Hottest ticket in 2020
The Tokyo 2020 Sevens. The year following a World Cup is invariably a fallow one in the men's XVs game, which is why Sevens has a chance to shine on centre stage in Japan. Certainly Fiji's gold medal success in Rio was one of the great stories of that Games as the seven-a-side team, coached by Englishman Ben Ryan, beat Great Britain in the final to claim a first ever gold medal for the country in any sport.
Great Britain will have to up its performance levels in both the men's and women's game if it is to challenge for the podium in Tokyo.
One prediction for 2020
The renaissance of France. Les Bleus have been on their uppers for far too long, a feckless, uninspiring lot who have not troubled the Six Nations' trophy engravers in a decade.

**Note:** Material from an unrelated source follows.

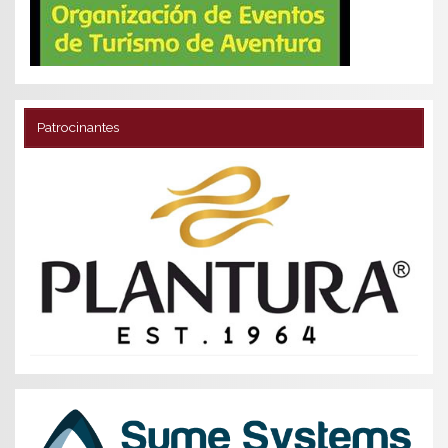
Patrocinantes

Yet in their usual cavalier manner, they showed tantalising glimpses at RWC2019 of just what they are capable of with a scintillating first half against Argentina followed by an impressive start against Wales in the quarter-final, only for a rush of blood to the head (and elbow) of lock Sebastien Vahaamahina in the quarter-final against Wales that saw him dismissed, to turn France's hopes to dust.